Today’s gospel is about a building. The Temple was the focus of all Jewish worship and ritual. It housed the Holy of Holies which was entered only once a year on the Feast of Atonement and was a visible sign of God’s presence with God’s people[2].
Interestingly, the author of the gospel of John, introduces the Temple at the very beginning of Jesus’ ministry. According to the Synoptic writers, Jesus goes to Jerusalem only once and that at the end of his ministry. John has Jesus visit Jerusalem three times and he brings the ‘cleansing of the Temple” forward from Jesus’ last week on earth, making it his first public action. Each gospel includes this event, but there are several differences between John and the other gospel writers apart from the timing. John’s account is longer and includes different OT quotes and a discussion with the Jews about the destruction and rebuilding of the Temple. It is only in John’s gospel that Jesus speaks of the temple of his body. Most significant perhaps is that in John’s version, Jesus fashions a whip out of cords and uses it to drive the traders and moneychangers out of the Temple. This is a very deliberate and quite violent act. Jesus loses his temper, but he is controlled enough to make a weapon.

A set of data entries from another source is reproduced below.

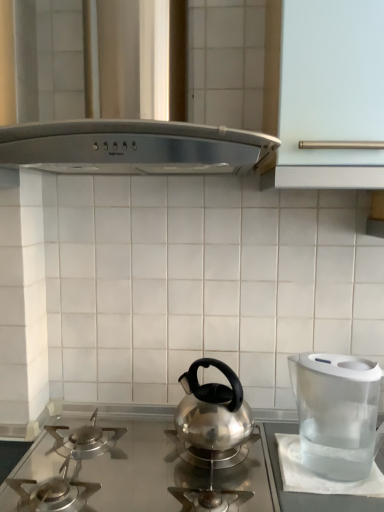 Identify the location of satin silver vent at upper center. click(x=155, y=100).

The width and height of the screenshot is (384, 512). What do you see at coordinates (140, 463) in the screenshot?
I see `satin silver gas stove at center` at bounding box center [140, 463].

The image size is (384, 512). Identify the location of satin silver vent at upper center. (155, 100).

From a real-world perspective, relative to transparent plastic water filter at right, is satin silver vent at upper center vertically above or below?

From a real-world perspective, satin silver vent at upper center is physically above transparent plastic water filter at right.

Is point (113, 151) positioned in front of point (351, 395)?

Yes, it is in front of point (351, 395).

Looking at this image, considering the sizes of objects satin silver vent at upper center and transparent plastic water filter at right in the image provided, who is taller, satin silver vent at upper center or transparent plastic water filter at right?

With more height is satin silver vent at upper center.

Between satin silver vent at upper center and transparent plastic water filter at right, which one appears on the left side from the viewer's perspective?

From the viewer's perspective, satin silver vent at upper center appears more on the left side.

From the picture: Does satin silver gas stove at center have a lesser height compared to transparent plastic water filter at right?

Indeed, satin silver gas stove at center has a lesser height compared to transparent plastic water filter at right.

Is transparent plastic water filter at right at the back of satin silver gas stove at center?

satin silver gas stove at center is not turned away from transparent plastic water filter at right.

Based on the photo, who is bigger, satin silver gas stove at center or transparent plastic water filter at right?

With larger size is satin silver gas stove at center.

Is point (360, 497) behind point (323, 444)?

No, (360, 497) is closer to viewer.

Is transparent plastic water filter at right outside of satin silver vent at upper center?

transparent plastic water filter at right lies outside satin silver vent at upper center's area.

From the picture: From a real-world perspective, is transparent plastic water filter at right physically located above or below satin silver vent at upper center?

In terms of real-world spatial position, transparent plastic water filter at right is below satin silver vent at upper center.

Is transparent plastic water filter at right wider or thinner than satin silver vent at upper center?

Clearly, transparent plastic water filter at right has less width compared to satin silver vent at upper center.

We cannot be certain why John moves this event, or why he adds the details that he does, but we can see that by moving it to the beginning of the gospel, he introduces a sense of foreboding that hangs over the gospel as a whole. Jesus has offended the whole religious establishment by his actions and from now on his life will be in danger. At the same time, the author has (at the beginning) alluded to the end of the story – Jesus will die, but three days later he will rise. (Allusions to Jesus’ death and resurrection permeate this gospel). Another theme that occurs here for the first time is the idea that in some way Jesus will replace the Temple and the Jewish festivals. (“He was speaking of the temple of his body.”)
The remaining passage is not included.